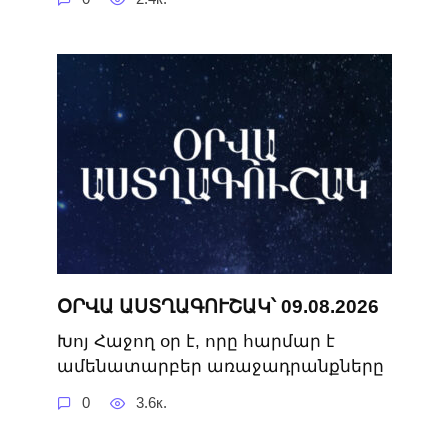
ՕՐՎԱ ԱՍՏՂԱԳՈՒՇԱԿ՝ 09.08.2026
Խոյ Հաջող օր է, որը հարմար է
ամենատարբեր առաջադրանքները
0
3.6к.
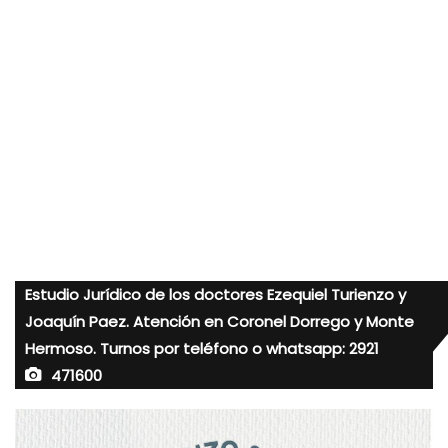
Estudio Jurídico de los doctores Ezequiel Turienzo y
Joaquín Paez. Atención en Coronel Dorrego y Monte
Hermoso. Turnos por teléfono o whatsapp: 2921
471600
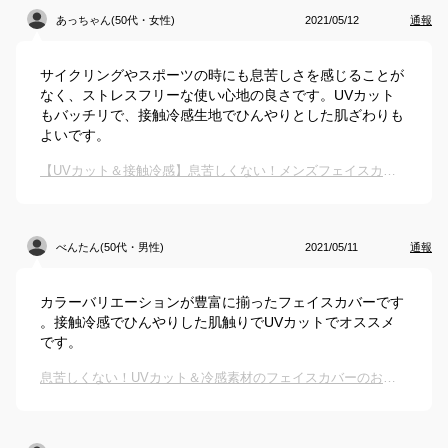
あっちゃん(50代・女性)
2021/05/12
通報
サイクリングやスポーツの時にも息苦しさを感じることが
なく、ストレスフリーな使い心地の良さです。UVカット
もバッチリで、接触冷感生地でひんやりとした肌ざわりも
よいです。
【UVカット＆接触冷感】息苦しくない！メンズフェイスカバー・マスク・ガードのおすすめは？
べんたん(50代・男性)
2021/05/11
通報
カラーバリエーションが豊富に揃ったフェイスカバーです
。接触冷感でひんやりした肌触りでUVカットでオススメ
です。
息苦しくない！UVカット＆冷感素材のフェイスカバーのおすすめは？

TASK ITEM → What is needed here is an exact transcript of the data above, pictures excluded.

OUTPUT FOR THIS TASK →
ՕՐՎԱ ԱՍՏՂԱԳՈՒՇԱԿ՝ 09.08.2026
Խոյ Հաջող օր է, որը հարմար է
ամենատարբեր առաջադրանքները
0
3.6к.
Estudio Jurídico de los doctores Ezequiel Turienzo y
Joaquín Paez. Atención en Coronel Dorrego y Monte
Hermoso. Turnos por teléfono o whatsapp: 2921
471600
あっちゃん(50代・女性)
2021/05/12
通報
サイクリングやスポーツの時にも息苦しさを感じることが
なく、ストレスフリーな使い心地の良さです。UVカット
もバッチリで、接触冷感生地でひんやりとした肌ざわりも
よいです。
【UVカット＆接触冷感】息苦しくない！メンズフェイスカバー・マスク・ガードのおすすめは？
べんたん(50代・男性)
2021/05/11
通報
カラーバリエーションが豊富に揃ったフェイスカバーです
。接触冷感でひんやりした肌触りでUVカットでオススメ
です。
息苦しくない！UVカット＆冷感素材のフェイスカバーのおすすめは？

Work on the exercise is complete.